Task statement: An exact copy of every record, without the pictures, is what should come back.

• • • • •

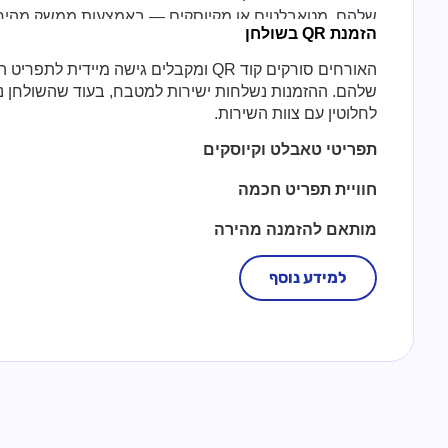
שלהם, מטאבלטים או מקיוסקים — באמצעות ממשק מהיר וא
הזמנת QR בשולחן
האורחים סורקים קוד QR ומקבלים גישה מיידית ל
שלהם. ההזמנות נשלחות ישירות למטבח, בעוד שהשולחן נ
לחלוטין עם צוות השירות.
תפריטי טאבלט וקיוסקים
חוויית תפריט חכמה
מותאם להזמנה מהירה
למידע נוסף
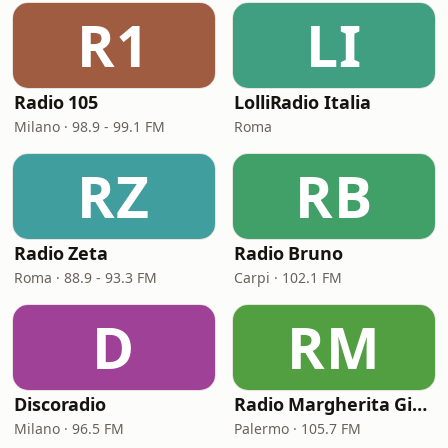
R1
LI
Radio 105
LolliRadio Italia
Milano · 98.9 - 99.1 FM
Roma
RZ
RB
Radio Zeta
Radio Bruno
Roma · 88.9 - 93.3 FM
Carpi · 102.1 FM
D
RM
Discoradio
Radio Margherita Giovane
Milano · 96.5 FM
Palermo · 105.7 FM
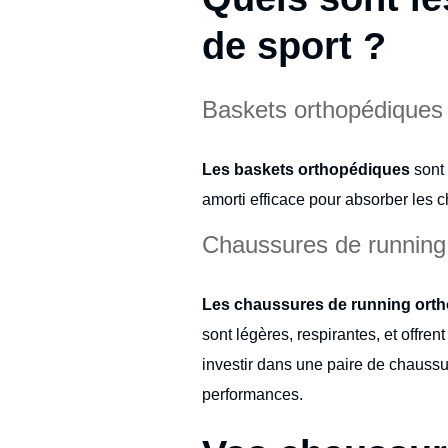
de sport ?
Baskets orthopédique
Les baskets orthopédiques
sont 
amorti efficace pour absorber les c
Chaussures de running 
Les chaussures de running ort
sont légères, respirantes, et offren
investir dans une paire de chaussu
performances.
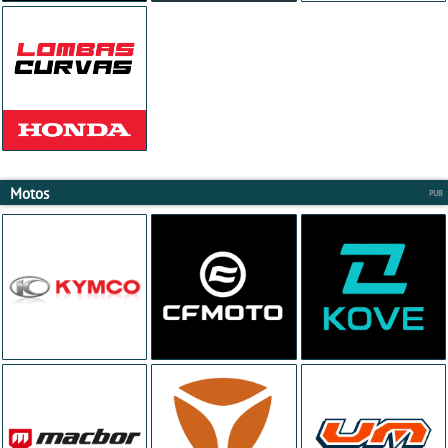
Motos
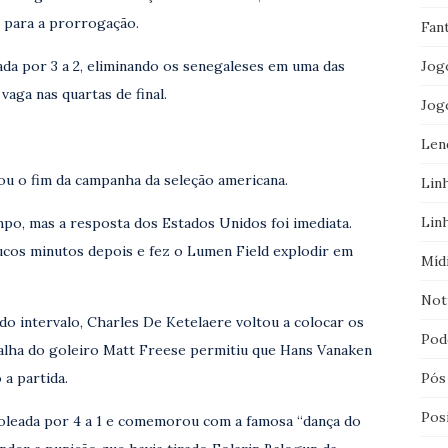
o para a prorrogação.
Fan
Jog
da por 3 a 2, eliminando os senegaleses em uma das
vaga nas quartas de final.
Jog
Len
u o fim da campanha da seleção americana.
Lin
Lin
mpo, mas a resposta dos Estados Unidos foi imediata.
ucos minutos depois e fez o Lumen Field explodir em
Míd
Not
o intervalo, Charles De Ketelaere voltou a colocar os
Pod
alha do goleiro Matt Freese permitiu que Hans Vanaken
Pós
 a partida.
Pos
oleada por 4 a 1 e comemorou com a famosa “dança do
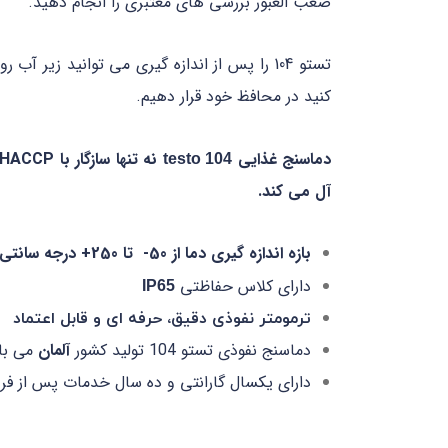
صعب العبور بررسی های معتبری را انجام دهید.
تستو 104 را پس از اندازه گیری می توانید زی
کنید در محافظ خود قرار دهیم.
دماسنج غذایی
نه تنها سازگار با HACCP و دارای گواهینامه
testo 104
آل می کند.
بازه اندازه گیری دما از 50- تا 250+ درجه سانتی گراد
دارای کلاس حفاظتی
IP65
ترمومتر نفوذی دقیق، حرفه ای و قابل اعتماد
دماسنج نفوذی تستو 104 تولید کشور
آلمان
می با
دارای یکسال گارانتی و ده سال خدمات پس از ف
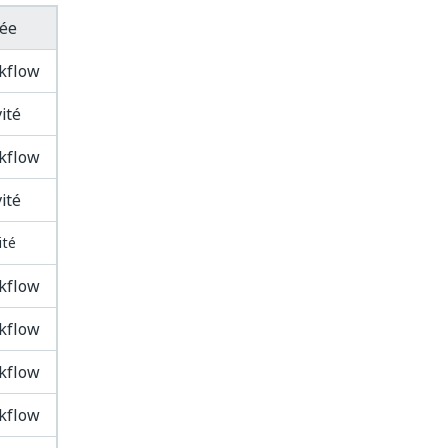
tée
kflow
vité
kflow
vité
ité
kflow
kflow
kflow
kflow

• • • • •

Task response:
שלהם, מטאבלטים או מקיוסקים — באמצעות ממשק מהיר וא
הזמנת QR בשולחן
האורחים סורקים קוד QR ומקבלים גישה מיידית ל
שלהם. ההזמנות נשלחות ישירות למטבח, בעוד שהשולחן נ
לחלוטין עם צוות השירות.
תפריטי טאבלט וקיוסקים
חוויית תפריט חכמה
מותאם להזמנה מהירה
למידע נוסף
R1
LI
Radio 105
LolliRadio Italia
Milano · 98.9 - 99.1 FM
Roma
RZ
RB
Radio Zeta
Radio Bruno
Roma · 88.9 - 93.3 FM
Carpi · 102.1 FM
D
RM
Discoradio
Radio Margherita Giovane
Milano · 96.5 FM
Palermo · 105.7 FM
de sport ?
Baskets orthopédique
Les baskets orthopédiques
sont 
amorti efficace pour absorber les c
Chaussures de running 
Les chaussures de running ort
sont légères, respirantes, et offren
investir dans une paire de chaussu
performances.
Motos
o para a prorrogação.
Fan
Jog
da por 3 a 2, eliminando os senegaleses em uma das
vaga nas quartas de final.
Jog
Len
u o fim da campanha da seleção americana.
Lin
Lin
mpo, mas a resposta dos Estados Unidos foi imediata.
ucos minutos depois e fez o Lumen Field explodir em
Míd
Not
o intervalo, Charles De Ketelaere voltou a colocar os
Pod
alha do goleiro Matt Freese permitiu que Hans Vanaken
Pós
 a partida.
Pos
oleada por 4 a 1 e comemorou com a famosa “dança do
صعب العبور بررسی های معتبری را انجام دهید.
تستو 104 را پس از اندازه گیری می توانید زی
کنید در محافظ خود قرار دهیم.
دماسنج غذایی
نه تنها سازگار با HACCP و دارای گواهینامه
testo 104
آل می کند.
بازه اندازه گیری دما از 50- تا 250+ درجه سانتی گراد
دارای کلاس حفاظتی
IP65
ترمومتر نفوذی دقیق، حرفه ای و قابل اعتماد
دماسنج نفوذی تستو 104 تولید کشور
آلمان
می با
دارای یکسال گارانتی و ده سال خدمات پس از ف
tée
kflow
vité
kflow
vité
ité
kflow
kflow
kflow
kflow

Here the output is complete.